**What the task asks**: Could you repeat the records below exactly, without the pictures?
-------- Records supplied
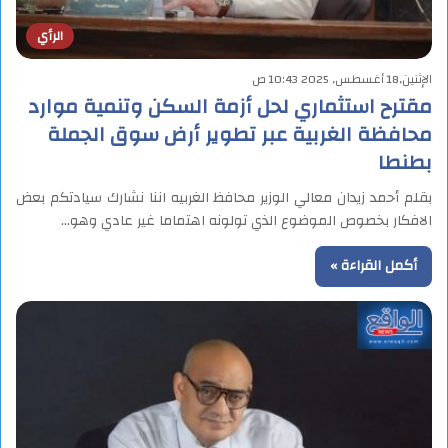
الرأي
الإثنين,18 أغسطس, 2025 10:43 ص
مقترح استثماري لحل أزمة السكن وتنمية موارد
محافظة الغربية عبر تطوير أرض سوق الجملة
بطنطا
بقلم أحمد زيدان معالي الوزير محافظ الغربيه اننا نشارك سيادتكم بعض
الافكار بخصوص الموضوع الذي تولونه اهتماما غير عادي وهو…
أكمل القراءة »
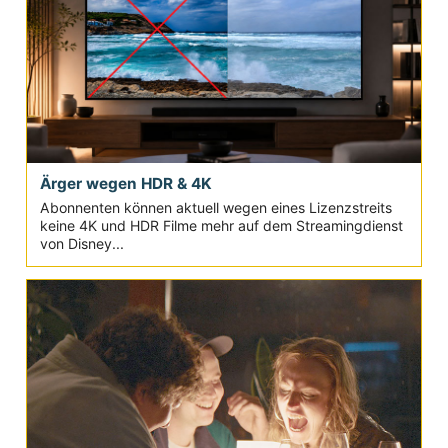
Ärger wegen HDR & 4K
Abonnenten können aktuell wegen eines Lizenzstreits
keine 4K und HDR Filme mehr auf dem Streamingdienst
von Disney...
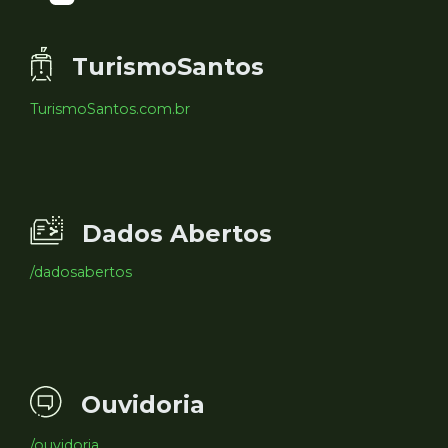
TurismoSantos
TurismoSantos.com.br
Dados Abertos
/dadosabertos
Ouvidoria
/ouvidoria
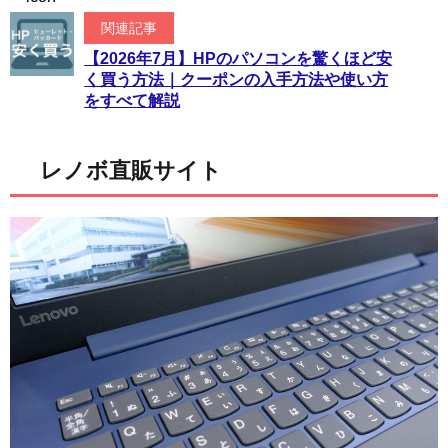
関連記事
【2026年7月】HPのパソコンを驚くほど安
く買う方法｜クーポンの入手方法や使い方
をすべて解説
レノボ直販サイト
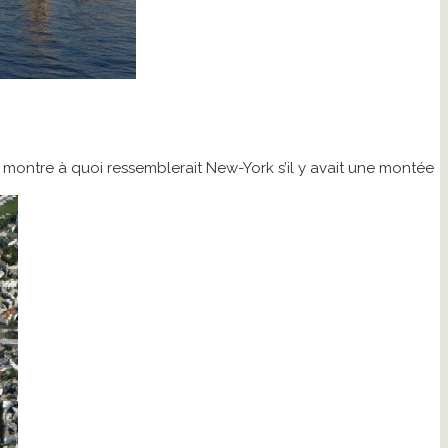
montre à quoi ressemblerait New-York s’il y avait une montée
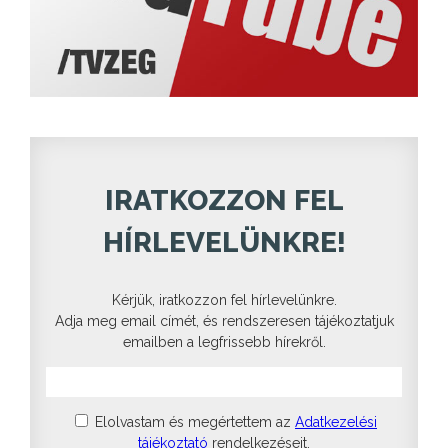
IRATKOZZON FEL
HÍRLEVELÜNKRE!
Kérjük, iratkozzon fel hírlevelünkre.
Adja meg email címét, és rendszeresen tájékoztatjuk
emailben a legfrissebb hírekről.
Elolvastam és megértettem az
Adatkezelési
tájékoztató
rendelkezéseit.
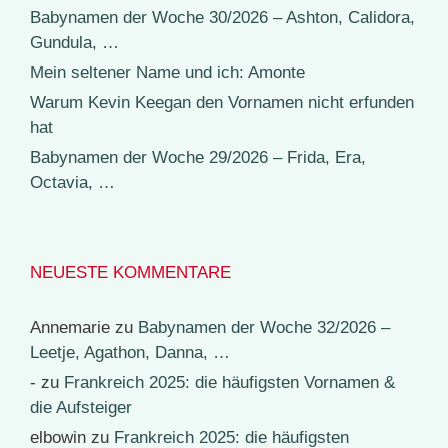
Babynamen der Woche 30/2026 – Ashton, Calidora,
Gundula, …
Mein seltener Name und ich: Amonte
Warum Kevin Keegan den Vornamen nicht erfunden
hat
Babynamen der Woche 29/2026 – Frida, Era,
Octavia, …
NEUESTE KOMMENTARE
Annemarie
zu
Babynamen der Woche 32/2026 –
Leetje, Agathon, Danna, …
-
zu
Frankreich 2025: die häufigsten Vornamen &
die Aufsteiger
elbowin
zu
Frankreich 2025: die häufigsten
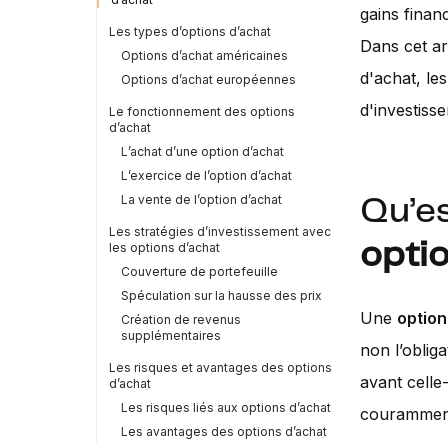
gains finan
Les types d’options d’achat
Dans cet ar
Options d’achat américaines
d'achat, le
Options d’achat européennes
d'investiss
Le fonctionnement des options
d’achat
L’achat d’une option d’achat
L’exercice de l’option d’achat
La vente de l’option d’achat
Qu’e
Les stratégies d’investissement avec
opti
les options d’achat
Couverture de portefeuille
Spéculation sur la hausse des prix
Une
option
Création de revenus
supplémentaires
non l’oblig
Les risques et avantages des options
avant celle
d’achat
Les risques liés aux options d’achat
couramment 
Les avantages des options d’achat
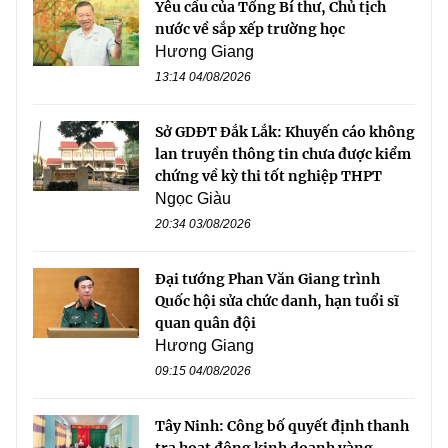
Yêu cầu của Tổng Bí thư, Chủ tịch
nước về sắp xếp trường học
Hương Giang
13:14 04/08/2026
Sở GDĐT Đắk Lắk: Khuyến cáo không
lan truyền thông tin chưa được kiểm
chứng về kỳ thi tốt nghiệp THPT
Ngọc Giàu
20:34 03/08/2026
Đại tướng Phan Văn Giang trình
Quốc hội sửa chức danh, hạn tuổi sĩ
quan quân đội
Hương Giang
09:15 04/08/2026
Tây Ninh: Công bố quyết định thanh
tra hoạt động kinh doanh vàng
----------------
**Answer box**:
الرأي
الإثنين,18 أغسطس, 2025 10:43 ص
مقترح استثماري لحل أزمة السكن وتنمية موارد
محافظة الغربية عبر تطوير أرض سوق الجملة
بطنطا
بقلم أحمد زيدان معالي الوزير محافظ الغربيه اننا نشارك سيادتكم بعض
الافكار بخصوص الموضوع الذي تولونه اهتماما غير عادي وهو…
أكمل القراءة »
Ärger wegen HDR & 4K
Abonnenten können aktuell wegen eines Lizenzstreits
keine 4K und HDR Filme mehr auf dem Streamingdienst
von Disney...
TurismoSantos
TurismoSantos.com.br
Dados Abertos
/dadosabertos
Ouvidoria
/ouvidoria
関連記事
【2026年7月】HPのパソコンを驚くほど安
く買う方法｜クーポンの入手方法や使い方
をすべて解説
レノボ直販サイト
montre à quoi ressemblerait New-York s’il y avait une montée
IRATKOZZON FEL
HÍRLEVELÜNKRE!
Kérjük, iratkozzon fel hírlevelünkre.
Adja meg email címét, és rendszeresen tájékoztatjuk
emailben a legfrissebb hírekről.
Elolvastam és megértettem az
Adatkezelési
tájékoztató
rendelkezéseit.
Babynamen der Woche 30/2026 – Ashton, Calidora,
Gundula, …
Mein seltener Name und ich: Amonte
Warum Kevin Keegan den Vornamen nicht erfunden
hat
Babynamen der Woche 29/2026 – Frida, Era,
Octavia, …
NEUESTE KOMMENTARE
Annemarie
zu
Babynamen der Woche 32/2026 –
Leetje, Agathon, Danna, …
-
zu
Frankreich 2025: die häufigsten Vornamen &
die Aufsteiger
elbowin
zu
Frankreich 2025: die häufigsten
gains finan
Les types d’options d’achat
Dans cet ar
Options d’achat américaines
d'achat, le
Options d’achat européennes
d'investiss
Le fonctionnement des options
d’achat
L’achat d’une option d’achat
L’exercice de l’option d’achat
La vente de l’option d’achat
Qu’e
Les stratégies d’investissement avec
opti
les options d’achat
Couverture de portefeuille
Spéculation sur la hausse des prix
Une
option
Création de revenus
supplémentaires
non l’oblig
Les risques et avantages des options
avant celle
d’achat
Les risques liés aux options d’achat
couramment 
Les avantages des options d’achat
Yêu cầu của Tổng Bí thư, Chủ tịch
nước về sắp xếp trường học
Hương Giang
13:14 04/08/2026
Sở GDĐT Đắk Lắk: Khuyến cáo không
lan truyền thông tin chưa được kiểm
chứng về kỳ thi tốt nghiệp THPT
Ngọc Giàu
20:34 03/08/2026
Đại tướng Phan Văn Giang trình
Quốc hội sửa chức danh, hạn tuổi sĩ
quan quân đội
Hương Giang
09:15 04/08/2026
Tây Ninh: Công bố quyết định thanh
tra hoạt động kinh doanh vàng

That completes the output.